Boeing’s Starliner Preps For a Launch Of Its Own
Matthew Greenwood posted on March 19, 2019 |
The spacecraft will soon take its own test flight to the ISS to demonstrate its readiness to transpo...
Hot on the heels of the SpaceX Crew Dragon’s successful maiden spaceflight, the Boeing Starliner CST-100 is getting ready for its own moment in the spotlight.

Boeing is preparing to fly the spacecraft to the ISS in a mission called Orbital Flight Test (OFT). OFT will launch on a United Launch Alliance (ULA) Atlas V rocket from Cape Canaveral, Florida as early as April.

Boeing, NASA, ULA and Pentagon personnel recently performed an “integrated crew exercise”—essentially a practice run—to help prepare for launch day. The exercise took the team through a mock countdown that featured some of the technical difficulties that can occur during a real countdown.

“The team was presented with simulated issues with hardware and downrange assets to exercise troubleshooting, problem resolution procedures and the coordination that goes into adjusting the countdown as necessary,” said a NASA writeup of the exercise. “There were even simulated challenges from the weather, forcing officials to react to changing weather conditions at the pad. The exercise culminated with a successful liftoff and climb into space.”

Boeing unveils first flight-worthy Starliner.

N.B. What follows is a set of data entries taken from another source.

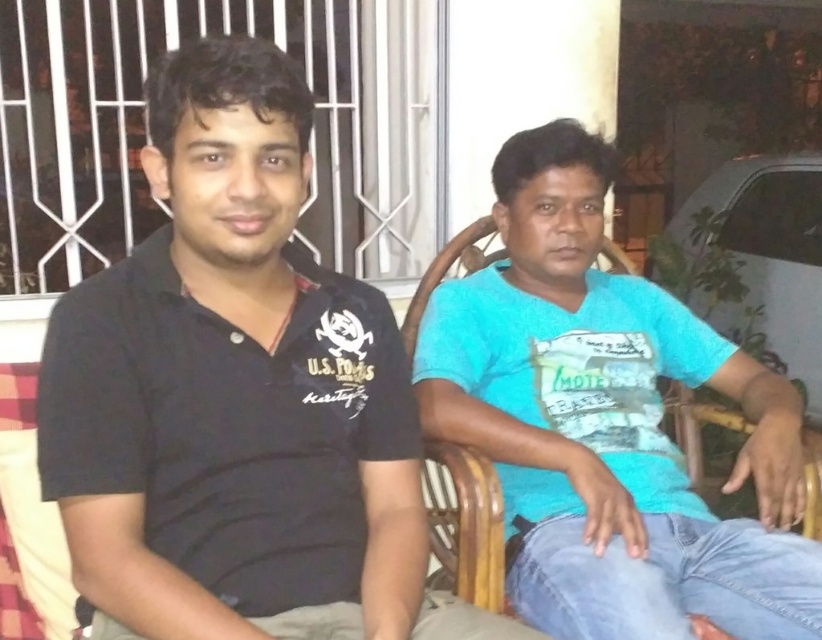 Question: Does black cotton shirt at left come in front of blue cotton shirt at center?

Choices:
 (A) yes
 (B) no

Answer: (A)

Question: Which of the following is the farthest from the observer?

Choices:
 (A) black cotton shirt at left
 (B) blue cotton shirt at center

Answer: (B)

Question: Is black cotton shirt at left to the left of blue cotton shirt at center from the viewer's perspective?

Choices:
 (A) no
 (B) yes

Answer: (B)

Question: Which point appears farthest from the camera in this image?

Choices:
 (A) (515, 176)
 (B) (159, 269)

Answer: (A)

Question: Is black cotton shirt at left wider than blue cotton shirt at center?

Choices:
 (A) yes
 (B) no

Answer: (B)

Question: Which point is closer to the camera?

Choices:
 (A) blue cotton shirt at center
 (B) black cotton shirt at left

Answer: (B) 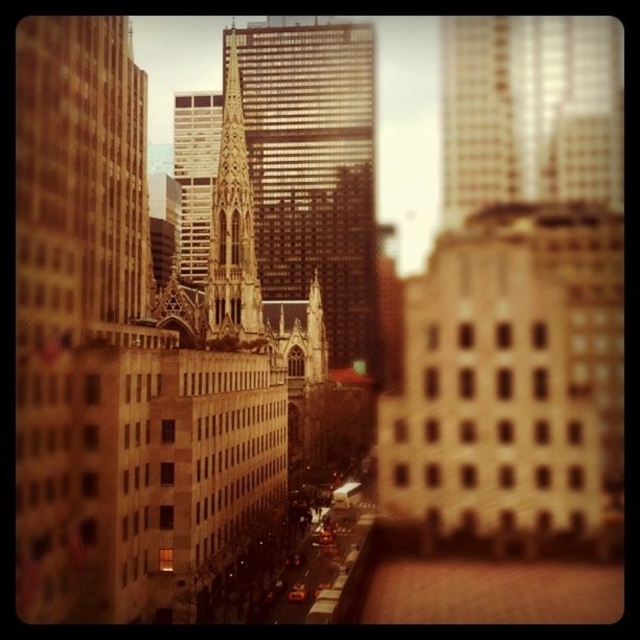 Question: Does golden stone cathedral at center come behind greenish-golden stone spire at center?

Choices:
 (A) yes
 (B) no

Answer: (A)

Question: Which object is closer to the camera taking this photo?

Choices:
 (A) greenish-golden stone spire at center
 (B) smooth glass skyscraper at upper center

Answer: (A)

Question: Which point appears closest to the camera in this image?

Choices:
 (A) coord(472,182)
 (B) coord(244,304)
 (C) coord(340,273)

Answer: (B)

Question: Is smooth glass skyscraper at upper center below greenish-golden stone spire at center?

Choices:
 (A) no
 (B) yes

Answer: (A)

Question: Which of the following is the farthest from the observer?

Choices:
 (A) (444, 204)
 (B) (212, 196)
 (C) (333, 81)

Answer: (A)

Question: Observing the image, what is the correct spatial positioning of golden stone cathedral at center in reference to smooth glass skyscraper at upper center?

Choices:
 (A) left
 (B) right

Answer: (A)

The OST mission will give Boeing an opportunity to perform tests on hardware and verify data from earlier tests, as well as train flight controllers and mission managers. A successful OFT would open the door to a crewed flight as early as August—with Boeing still playing catch-up to rival SpaceX, which plans a crewed flight of its Crew Dragon to the ISS in July.

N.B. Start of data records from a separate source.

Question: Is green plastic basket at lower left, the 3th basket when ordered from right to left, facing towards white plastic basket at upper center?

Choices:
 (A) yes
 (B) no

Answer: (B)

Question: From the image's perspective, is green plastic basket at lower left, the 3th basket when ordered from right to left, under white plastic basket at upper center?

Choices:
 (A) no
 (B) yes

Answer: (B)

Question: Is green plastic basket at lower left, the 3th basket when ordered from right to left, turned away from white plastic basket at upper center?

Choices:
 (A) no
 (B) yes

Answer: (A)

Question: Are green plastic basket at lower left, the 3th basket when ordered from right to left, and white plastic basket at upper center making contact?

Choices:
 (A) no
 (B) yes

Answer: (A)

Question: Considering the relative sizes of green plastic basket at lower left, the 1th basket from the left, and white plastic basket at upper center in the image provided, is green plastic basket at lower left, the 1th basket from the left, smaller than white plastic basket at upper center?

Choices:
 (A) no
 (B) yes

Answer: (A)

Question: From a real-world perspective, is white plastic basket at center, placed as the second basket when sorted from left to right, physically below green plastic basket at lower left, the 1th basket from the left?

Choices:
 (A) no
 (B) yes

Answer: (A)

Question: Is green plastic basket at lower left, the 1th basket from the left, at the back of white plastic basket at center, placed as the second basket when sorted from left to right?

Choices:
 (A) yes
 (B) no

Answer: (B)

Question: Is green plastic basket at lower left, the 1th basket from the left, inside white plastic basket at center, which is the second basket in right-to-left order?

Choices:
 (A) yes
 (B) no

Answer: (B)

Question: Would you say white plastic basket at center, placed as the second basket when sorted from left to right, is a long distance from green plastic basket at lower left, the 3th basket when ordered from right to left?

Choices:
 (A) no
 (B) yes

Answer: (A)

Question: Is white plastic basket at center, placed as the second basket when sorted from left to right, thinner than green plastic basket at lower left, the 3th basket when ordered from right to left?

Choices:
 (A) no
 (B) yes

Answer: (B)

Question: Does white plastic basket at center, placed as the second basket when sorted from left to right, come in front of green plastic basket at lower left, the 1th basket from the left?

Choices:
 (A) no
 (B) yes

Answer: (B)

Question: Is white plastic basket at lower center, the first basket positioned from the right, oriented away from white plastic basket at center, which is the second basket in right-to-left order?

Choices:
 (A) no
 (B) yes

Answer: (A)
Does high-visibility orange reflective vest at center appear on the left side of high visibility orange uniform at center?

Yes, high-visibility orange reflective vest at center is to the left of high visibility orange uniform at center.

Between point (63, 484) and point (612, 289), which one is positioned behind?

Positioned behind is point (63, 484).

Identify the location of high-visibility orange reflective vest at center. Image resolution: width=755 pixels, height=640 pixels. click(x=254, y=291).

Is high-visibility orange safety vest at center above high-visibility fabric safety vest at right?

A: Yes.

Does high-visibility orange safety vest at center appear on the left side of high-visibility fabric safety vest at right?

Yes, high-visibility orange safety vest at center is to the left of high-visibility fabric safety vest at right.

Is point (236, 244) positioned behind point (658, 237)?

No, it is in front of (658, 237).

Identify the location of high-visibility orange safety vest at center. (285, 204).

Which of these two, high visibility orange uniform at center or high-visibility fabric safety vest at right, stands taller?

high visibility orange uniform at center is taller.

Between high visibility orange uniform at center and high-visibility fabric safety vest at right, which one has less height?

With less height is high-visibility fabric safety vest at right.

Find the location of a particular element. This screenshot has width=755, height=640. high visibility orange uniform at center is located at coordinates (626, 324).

Boeing’s 2014 contract with NASA to develop the Starliner is valued at $4.2 billion—and a successful uncrewed flight to the ISS will be a significant milestone. Not only would it give the aerospace company something to be proud of, it could also mean NASA will have more options for taking astronauts into space. NASA has been reliant on buying passage on Russian Soyuz missions—at the cost of about $80 million per seat—since the space shuttle program ended in 2011. With the Starliner, NASA could soon be launching astronauts from home soil again.

Boeing is keen to maintain pace with SpaceX and give the Starliner its moment to shine. “There still are many critical steps to complete before launch,” said Kathy Lueders, NASA’s Commercial Crew Program manager. “We are excited about seeing the hardware we have followed through development, integration and ground testing move into flight.”